Las Vegas keeps a book of people prohibited from entering, managing or owning a casino. A state that has legalized gambling doesn’t want to risk additional federal regulations. In the early 60s public officials in Nevada were under intense federal pressure to curb the influence of organized crime in the operation of Las Vegas casinos. The Nevada Gaming Control Board created a black leather-bound book where the names of people with a “notorious or unsavory reputation” would be placed. People who make it into the book are prohibited from owning, managing, or even entering a Nevada casino. Once a person’s name makes it into the penalty for entering a casino is punishable by up to a year in jail. Casinos that allow a banned person into their establishment risk losing their gaming license. Frank Sinatra had to forfeit the gaming license for his northern Nevada casino after mob boss Sam Giancana visited the hotel.

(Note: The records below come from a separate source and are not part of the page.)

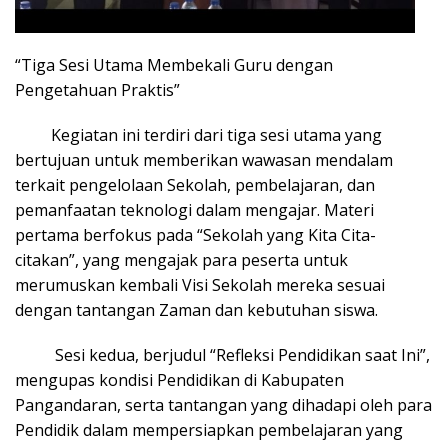
“Tiga Sesi Utama Membekali Guru dengan
Pengetahuan Praktis”
Kegiatan ini terdiri dari tiga sesi utama yang
bertujuan untuk memberikan wawasan mendalam
terkait pengelolaan Sekolah, pembelajaran, dan
pemanfaatan teknologi dalam mengajar. Materi
pertama berfokus pada “Sekolah yang Kita Cita-
citakan”, yang mengajak para peserta untuk
merumuskan kembali Visi Sekolah mereka sesuai
dengan tantangan Zaman dan kebutuhan siswa.
Sesi kedua, berjudul “Refleksi Pendidikan saat Ini”,
mengupas kondisi Pendidikan di Kabupaten
Pangandaran, serta tantangan yang dihadapi oleh para
Pendidik dalam mempersiapkan pembelajaran yang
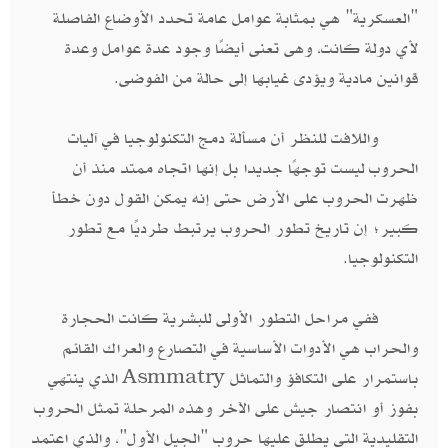
"العسكرية" هي بمثابة عوامل عامة تحدد الأوضاع الفاصلة
لأي دولة كانت، وهى تعنى أيضًا وجود عدة عوامل وعدة
قوانين مادية ويؤدى غيابها إلى حالة من الفوضى.
واللافت للنظر أن مسألة دمج التكنولوجيا في آليات
الحروب ليست توجهًا جديدا بل إنها اتجاه ممتد منذ أن
ظهرت الحروب على الأرض حتى إنه يمكن القول دون خطأ
كبير؛ إن تاريخ تطور الحروب يرتبط طرديًا مع تطور
التكنولوجيا.
ففي مراحل التطور الأولى للبشرية كانت الحجارة
والحراب هي الأدوات الأساسية في التصارع والعراك القائم
باستمرار على التكافؤ والتماثل Asmmatry الذي ينتهي
بفوز أو انتصار جيش على الآخر وهذه المرحلة تمثل الحروب
التقليدية التي يطلق عليها حروب "الجيل الأول"، والذي اعتمد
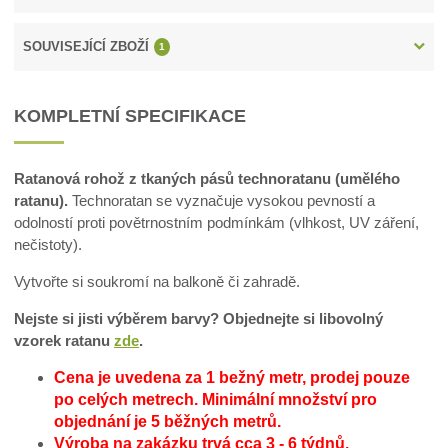
SOUVISEJÍCÍ ZBOŽÍ
1
KOMPLETNÍ SPECIFIKACE
Ratanová rohož z tkaných pásů technoratanu (umělého
ratanu).
Technoratan se vyznačuje vysokou pevností a
odolností proti povětrnostním podmínkám (vlhkost, UV záření,
nečistoty).
Vytvořte si soukromí na balkoně či zahradě.
Nejste si jisti výběrem barvy? Objednejte si libovolný
vzorek ratanu
zde
.
Cena je uvedena za 1 bežný metr, prodej pouze
po celých metrech.
Minimální množství pro
objednání je 5 běžných metrů.
Výroba na zakázku trvá cca 3 - 6 týdnů.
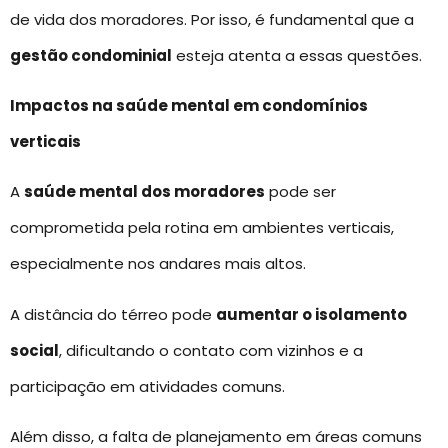
de vida dos moradores. Por isso, é fundamental que a
gestão condominial
esteja atenta a essas questões.
Impactos na saúde mental em condomínios
verticais
A
saúde mental dos moradores
pode ser
comprometida pela rotina em ambientes verticais,
especialmente nos andares mais altos.
A distância do térreo pode
aumentar o isolamento
social
, dificultando o contato com vizinhos e a
participação em atividades comuns.
Além disso, a falta de planejamento em áreas comuns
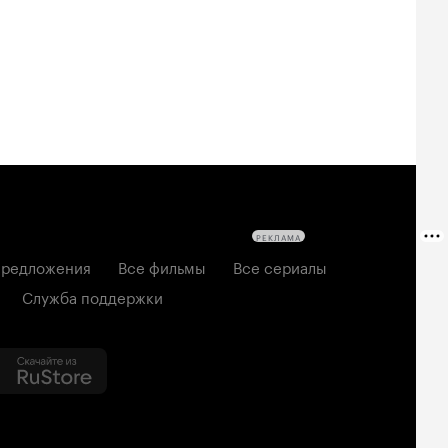
РЕКЛАМА
редложения
Все фильмы
Все сериалы
Служба поддержки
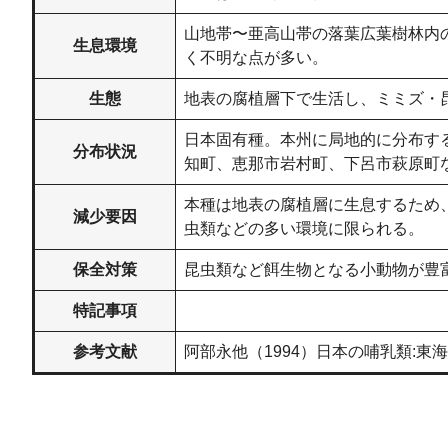
山地帯〜亜高山帯の落葉広葉樹林内
生息環境
く不明な点が多い。
生態
地表の腐植層下で生活し、ミミズ・
日本固有種。本州に局地的に分布す
分布状況
知町、恵那市岩村町、下呂市萩原町
本種は地表の腐植層に生息するため
減少要因
虫類などの多い環境に限られる。
保全対策
昆虫類など餌生物となる小動物が豊
特記事項
参考文献
阿部永他（1994）日本の哺乳類:東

The lights of the Las Vegas strip have long reputed to be the brightest in the world. In fact, at 42.3 billion candela, the Luxor Sky Beam atop the famed hotel is the brightest light in the world. When the lights are fully operational, the room heats up to 300degreesF, and the beam can be seen up to 275 miles away by aircraft.
The Longest running show in Las Vegas history was Les Folies Berger beginning on December 24, 1959 and running until March 28, 2009. In that time span, 80 cast members performed the show over 29,000 times at the Tropicana.
Prostitution in not legal in Las Vegas. Nevada is known, for better or worse, is being the only state that permits legal prostitution. But the law only allows prostitution in counties with a population of less than 400,000 people. Why is that particular number the cutoff? Because when the law was enacted, Las Vegas wanted to keep the brothels out of Clark County, where the city is located.
Slot machines take in over 60 per cent of a casino’s earnings even though video slot machines are required to pay out at least 75 per cent on average. That isn’t to say a particular machine will pay out regularly. It can go days without a significant win, or cough up two big payouts in a short period of time. The slot machine you typically see is fashioned after the Liberty Bell model, invented in 1899 by Charles Fey.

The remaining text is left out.